→ **Activity**:
Leave the pictures out and write out exactly the lines from the top of the entries through the line containing "matematike za učenike".

→ **Material for this task**:

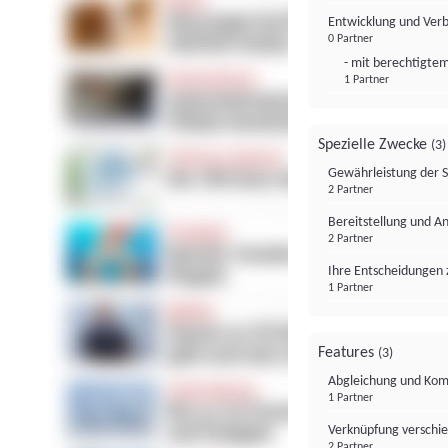
Entwicklung und Ver
0 Partner
- mit berechtigtem
1 Partner
Spezielle Zwecke
(3)
Gewährleistung der 
2 Partner
Bereitstellung und A
2 Partner
Ihre Entscheidungen 
1 Partner
Features
(3)
Abgleichung und Komb
1 Partner
Verknüpfung verschi
2 Partner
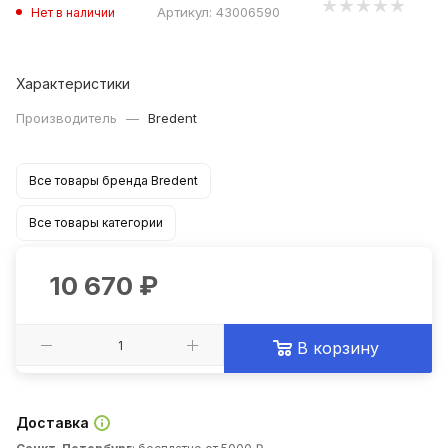
Артикул:
43006590
Нет в наличии
Характеристики
Производитель
—
Bredent
Все товары бренда Bredent
Все товары категории
10 670
₽
В корзину
Доставка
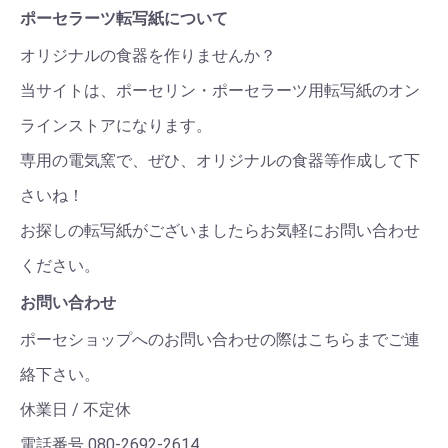
ポーセラーツ転写紙について
オリジナルの食器を作りませんか？
当サイトは、ポーセリン・ポーセラーツ用転写紙のオン
ラインストアになります。
専用の電気窯で、ぜひ、オリジナルの食器等作成して下
さいね！
お探しの転写紙がございましたらお気軽にお問い合わせ
ください。
お問い合わせ
ポーセショップへのお問い合わせの際はこちらまでご連
絡下さい。
休業日 / 不定休
電話番号 080-2692-2614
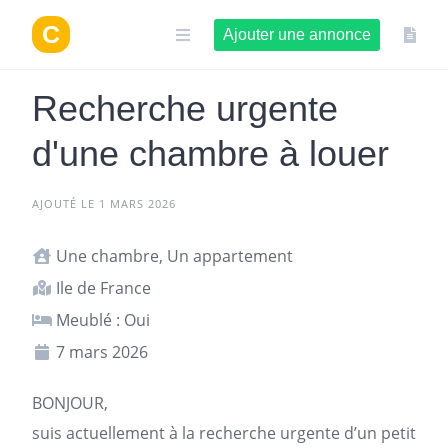
Aller
au
Ajouter une annonce
contenu
Recherche urgente
d'une chambre à louer
AJOUTÉ LE 1 MARS 2026
Une chambre, Un appartement
Ile de France
Meublé : Oui
7 mars 2026
BONJOUR,
suis actuellement à la recherche urgente d’un petit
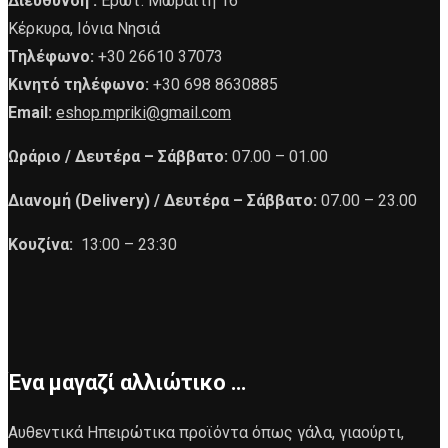
Διεύθυνση :
Ερωτ. Μωραϊτη 16
Κέρκυρα, Ιόνια Νησιά
Τηλέφωνο:
+30 26610 37073
Κινητό τηλέφωνο:
+30 698 8630885
Email:
eshop.mpriki@gmail.com
Ωράριο /
Δευτέρα – Σάββατο:
07.00 – 01.00
Διανομή (Delivery) /
Δευτέρα – Σάββατο:
07.00 – 23.00
Κουζίνα:
13:00 – 23:30
Ένα μαγαζί αλλιώτικο …
Αυθεντικά Ηπειρώτικα προϊόντα όπως γάλα, γιαούρτι,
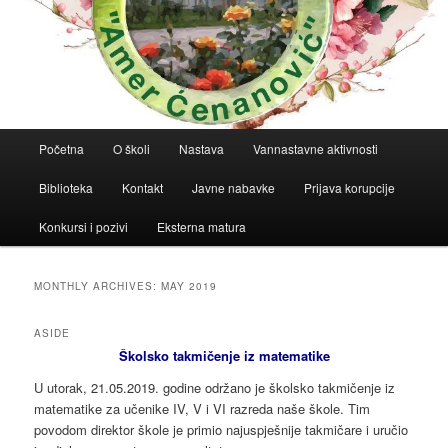
Main
Početna
O školi
Nastava
Vannastavne aktivnosti
menu
Biblioteka
Kontakt
Javne nabavke
Prijava korupcije
Konkursi i pozivi
Eksterna matura
MONTHLY ARCHIVES:
MAY 2019
ASIDE
Školsko takmičenje iz matematike
U utorak, 21.05.2019. godine održano je školsko takmičenje iz
matematike za učenike IV, V i VI razreda naše škole. Tim
povodom direktor škole je primio najuspješnije takmičare i uručio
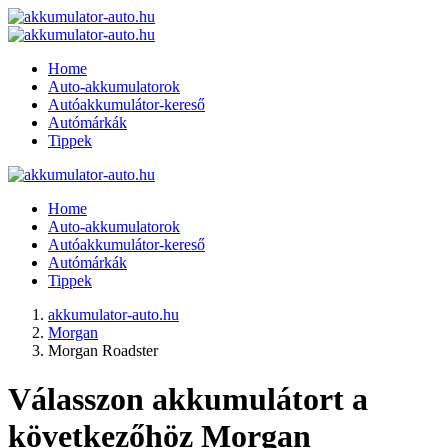
Home
Auto-akkumulatorok
Autóakkumulátor-kereső
Autómárkák
Tippek
Home
Auto-akkumulatorok
Autóakkumulátor-kereső
Autómárkák
Tippek
akkumulator-auto.hu
Morgan
Morgan Roadster
Válasszon akkumulátort a
következőhöz Morgan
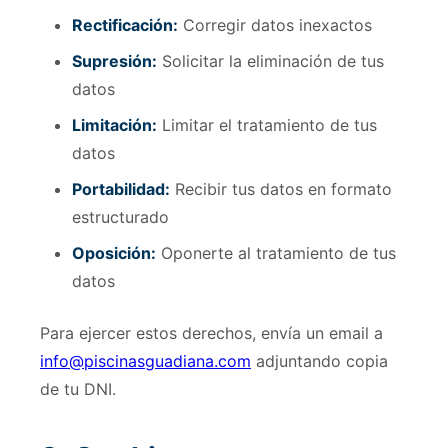
Rectificación:
Corregir datos inexactos
Supresión:
Solicitar la eliminación de tus
datos
Limitación:
Limitar el tratamiento de tus
datos
Portabilidad:
Recibir tus datos en formato
estructurado
Oposición:
Oponerte al tratamiento de tus
datos
Para ejercer estos derechos, envía un email a
info@piscinasguadiana.com
adjuntando copia
de tu DNI.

→ **Output for this task**:
Entwicklung und Ver
0 Partner
- mit berechtigtem
1 Partner
Spezielle Zwecke
(3)
Gewährleistung der 
2 Partner
Bereitstellung und A
2 Partner
Ihre Entscheidungen 
1 Partner
Features
(3)
Abgleichung und Komb
1 Partner
Verknüpfung verschi
2 Partner
Артикул:
43006590
Нет в наличии
Характеристики
Производитель
—
Bredent
Все товары бренда Bredent
Все товары категории
10 670
₽
В корзину
Доставка
ポーセラーツ転写紙について
オリジナルの食器を作りませんか？
当サイトは、ポーセリン・ポーセラーツ用転写紙のオン
ラインストアになります。
専用の電気窯で、ぜひ、オリジナルの食器等作成して下
さいね！
お探しの転写紙がございましたらお気軽にお問い合わせ
ください。
お問い合わせ
ポーセショップへのお問い合わせの際はこちらまでご連
絡下さい。
休業日 / 不定休
電話番号 080-2692-2614
Aller
au
Ajouter une annonce
contenu
Recherche urgente
d'une chambre à louer
AJOUTÉ LE 1 MARS 2026
Une chambre, Un appartement
Ile de France
Meublé : Oui
7 mars 2026
BONJOUR,
suis actuellement à la recherche urgente d’un petit
Διεύθυνση :
Ερωτ. Μωραϊτη 16
Κέρκυρα, Ιόνια Νησιά
Τηλέφωνο:
+30 26610 37073
Κινητό τηλέφωνο:
+30 698 8630885
Email:
eshop.mpriki@gmail.com
Ωράριο /
Δευτέρα – Σάββατο:
07.00 – 01.00
Διανομή (Delivery) /
Δευτέρα – Σάββατο:
07.00 – 23.00
Κουζίνα:
13:00 – 23:30
Ένα μαγαζί αλλιώτικο …
Αυθεντικά Ηπειρώτικα προϊόντα όπως γάλα, γιαούρτι,
Main
Početna
O školi
Nastava
Vannastavne aktivnosti
menu
Biblioteka
Kontakt
Javne nabavke
Prijava korupcije
Konkursi i pozivi
Eksterna matura
MONTHLY ARCHIVES:
MAY 2019
ASIDE
Školsko takmičenje iz matematike
U utorak, 21.05.2019. godine održano je školsko takmičenje iz
matematike za učenike IV, V i VI razreda naše škole. Tim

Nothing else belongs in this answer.